THE sixth Republican debate took place the night of  Thursday, Jan. 14 in North Charleston, South Carolina, with seven hopeful candidates in the primetime mix: frontrunner Donald Trump, Dr. Ben Carson, Sen. Marco Rubio (R-Fla), former Florida governor Jeb Bush, Texas Sen. Ted Cruz, Ohio governor John Kasich, and New Jersey governor Chris Christie.

Carly Fiorina, Mike Huckabee, and Rick Santorum met earlier that evening for the undercard debate, which Rand Paul boycotted, said USA Today. Both debates aired Thursday night on FOX.

During the two-hour slot, the candidates passionately discussed economic and foreign policy, job growth, immigration, and gun control, among other topics, and criticized President Obama’s policies including his final State of the Union address.

“Tuesday night, I watched story time with Barack Obama,” Gov. Christie said, adding that the president sugar-coated current events and ignored crises around the world. As president, Christie promised to improve relations with international allies, while confronting adversaries, and would take military action “when it was absolutely necessary” to protect American interests.

Carson, joking about “waking up” for a question, said that Obama does not understand the very real threats facing the US.

“Our country’s a mess,” added Donald Trump, the last candidate to get a question. He defended his opposition to Syrian refugees and his proposal to temporarily ban Muslims from entering the US, citing a risk of terrorist presence within American soil.

“We have to stop with political correctness,” Trump said, insisting that he would not change his mind on the issue.

Trump remained unapologetic, expressing his anger toward South Carolina’s Republican governor Nikki Haley for her response to the State of the Union, in which she urged members of her own party to resist the temptation to follow “the siren call of the angriest voices,” including Trump, CBS News reported.

“When Nikki said it, I wasn’t offended,” Trump said. “Our military is a disaster. Our health care is a horror show…we have no borders…yes, I am angry.”

When asked about gun control, all of the candidates were passionate and equipped with ideas,

Bush said proposed expansions of background checks are “redundant,” and that the current laws should be competently enforced. He also argued that the government should do more on mental health and strengthening policies on who can purchase guns.

Trump agreed, declaring himself a defender of the Second Amendment. “The guns don’t pull the trigger,” he said. “It’s the people that pull the trigger.”

“The Second Amendment is not always an option,” Rubio retorted. “[Obama’s] executive orders would not have prevented the recent mass shootings.”

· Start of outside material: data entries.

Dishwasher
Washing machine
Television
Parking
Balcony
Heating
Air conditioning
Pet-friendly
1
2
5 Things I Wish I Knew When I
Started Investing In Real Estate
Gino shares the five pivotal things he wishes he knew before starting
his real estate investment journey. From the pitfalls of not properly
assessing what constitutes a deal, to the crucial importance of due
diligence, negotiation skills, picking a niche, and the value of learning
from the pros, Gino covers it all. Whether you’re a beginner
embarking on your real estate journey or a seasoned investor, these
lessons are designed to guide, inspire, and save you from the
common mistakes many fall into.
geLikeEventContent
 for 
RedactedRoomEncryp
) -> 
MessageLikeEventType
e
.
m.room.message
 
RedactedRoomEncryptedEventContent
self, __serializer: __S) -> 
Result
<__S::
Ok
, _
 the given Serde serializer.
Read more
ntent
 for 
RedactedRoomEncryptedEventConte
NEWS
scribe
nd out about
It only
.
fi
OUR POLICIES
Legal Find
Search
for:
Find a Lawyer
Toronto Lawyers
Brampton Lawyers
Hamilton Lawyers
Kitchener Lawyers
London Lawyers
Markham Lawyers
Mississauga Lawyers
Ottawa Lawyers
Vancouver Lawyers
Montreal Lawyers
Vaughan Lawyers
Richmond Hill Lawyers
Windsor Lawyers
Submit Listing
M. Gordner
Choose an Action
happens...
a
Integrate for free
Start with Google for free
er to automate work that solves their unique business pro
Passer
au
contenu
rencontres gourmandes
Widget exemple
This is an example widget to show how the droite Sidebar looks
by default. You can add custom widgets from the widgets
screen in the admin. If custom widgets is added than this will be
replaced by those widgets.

The candidates were also asked about the popularity of “Democratic socialist” Bernie Sanders, who is going head-to-head for the Democratic nomination.

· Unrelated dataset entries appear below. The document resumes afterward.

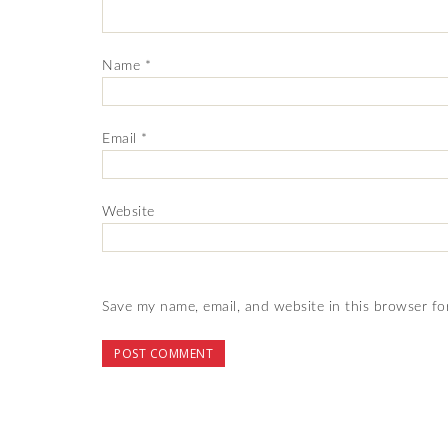
Name
*
Email
*
Website
Save my name, email, and website in this browser fo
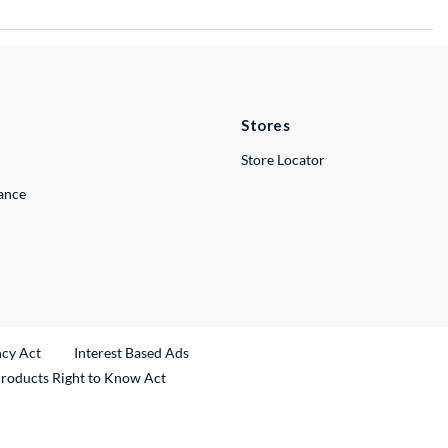
Stores
Store Locator
lance
ncy Act
Interest Based Ads
Products Right to Know Act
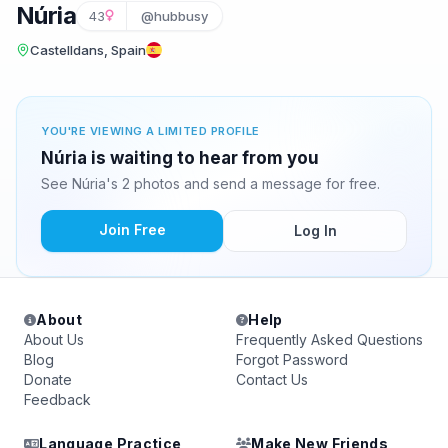
Núria
43
@hubbusy
Castelldans, Spain
YOU'RE VIEWING A LIMITED PROFILE
Núria is waiting to hear from you
See Núria's 2 photos and send a message for free.
Join Free
Log In
About
Help
About Us
Frequently Asked Questions
Blog
Forgot Password
Donate
Contact Us
Feedback
Language Practice
Make New Friends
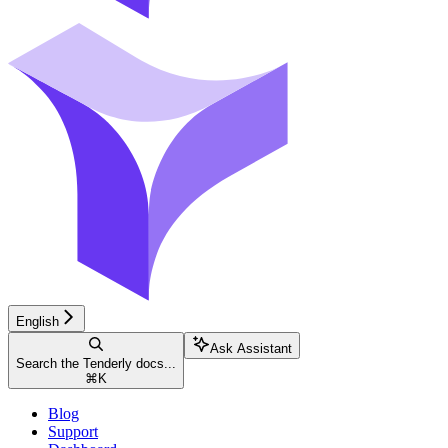
English
Ask Assistant
Search the Tenderly docs...
⌘
K
Blog
Support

“Relax,” Kasich said, “I know Bernie and I promise you he will never be president of the United States.”

All of the candidates ganged up on Democrat candidate and former Secretary of State, Hillary Clinton.

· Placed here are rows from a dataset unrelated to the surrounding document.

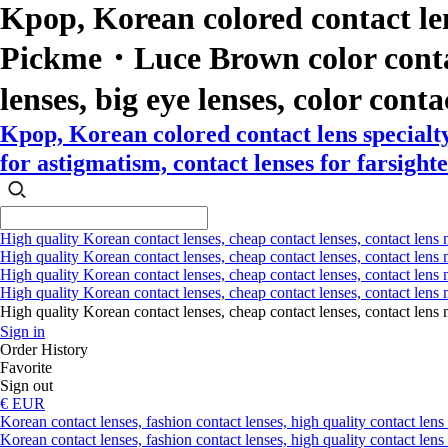
Kpop, Korean colored contact le
Pickme・Luce Brown color contact l
lenses, big eye lenses, color conta
Kpop, Korean colored contact lens special
for astigmatism, contact lenses for farsighte
High quality Korean contact lenses, cheap contact lenses, contact lens 
High quality Korean contact lenses, cheap contact lenses, contact lens m
High quality Korean contact lenses, cheap contact lenses, contact lens 
High quality Korean contact lenses, cheap contact lenses, contact lens m
High quality Korean contact lenses, cheap contact lenses, contact l
Sign in
Order History
Favorite
Sign out
€ EUR
Korean contact lenses, fashion contact lenses, high quality contact lens s
Korean contact lenses, fashion contact lenses, high quality contact lens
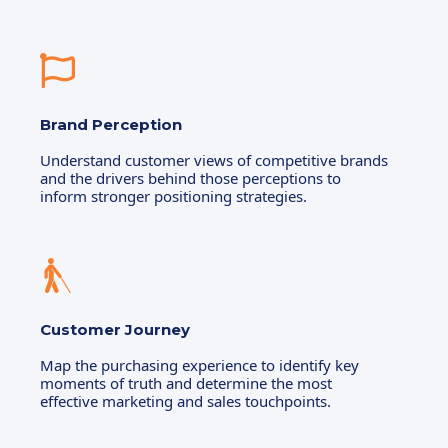
Brand Perception
Understand customer views of competitive brands
and the drivers behind those perceptions to
inform stronger positioning strategies.
Customer Journey
Map the purchasing experience to identify key
moments of truth and determine the most
effective marketing and sales touchpoints.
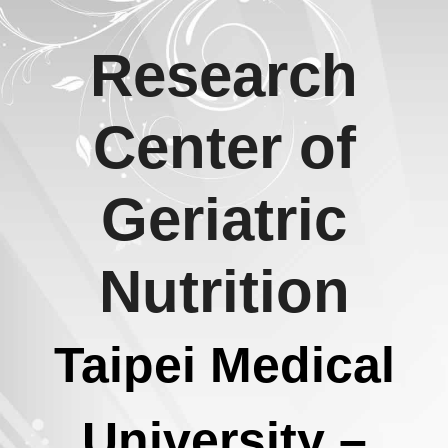
Skip
Research
to
content
Center of
Geriatric
Nutrition
Taipei Medical
University –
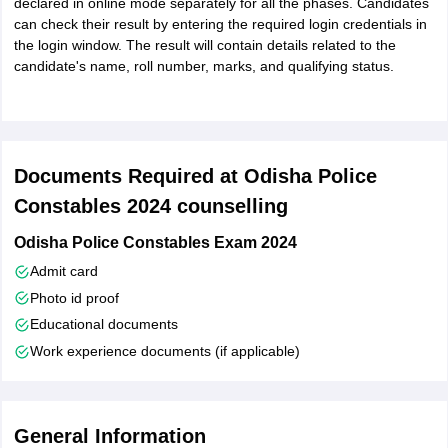
declared in online mode separately for all the phases. Candidates
can check their result by entering the required login credentials in
the login window. The result will contain details related to the
candidate's name, roll number, marks, and qualifying status.
Documents Required at Odisha Police
Constables 2024 counselling
Odisha Police Constables Exam 2024
Admit card
Photo id proof
Educational documents
Work experience documents (if applicable)
General Information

“If I’m the nominee, she won’t get within 10 miles of the White House,” said Christie. “If you are going to leave this to Hillary Clinton, the person who gave us this foreign policy, the architect of it…Hillary Clinton cannot be president, it will lead to even greater war in this world.”

Agreed Jeb Bush, “In her first 100 days…she might be going back and forth between the White House and the court house. We need to stop that.”

“Clinton cannot handle sensitive intelligence information,” said Rubio. “She is disqualified from being Commander in Chief of the United States.”

“Everybody on this stage is better than Hillary Clinton,” Bush added, according to TIME.

Clinton had some words of her own for the GOP candidates, live-tweeting during the debate: “Here’s the truth: You can’t make America greater by insulting, shaming, and demonizing the people of America.”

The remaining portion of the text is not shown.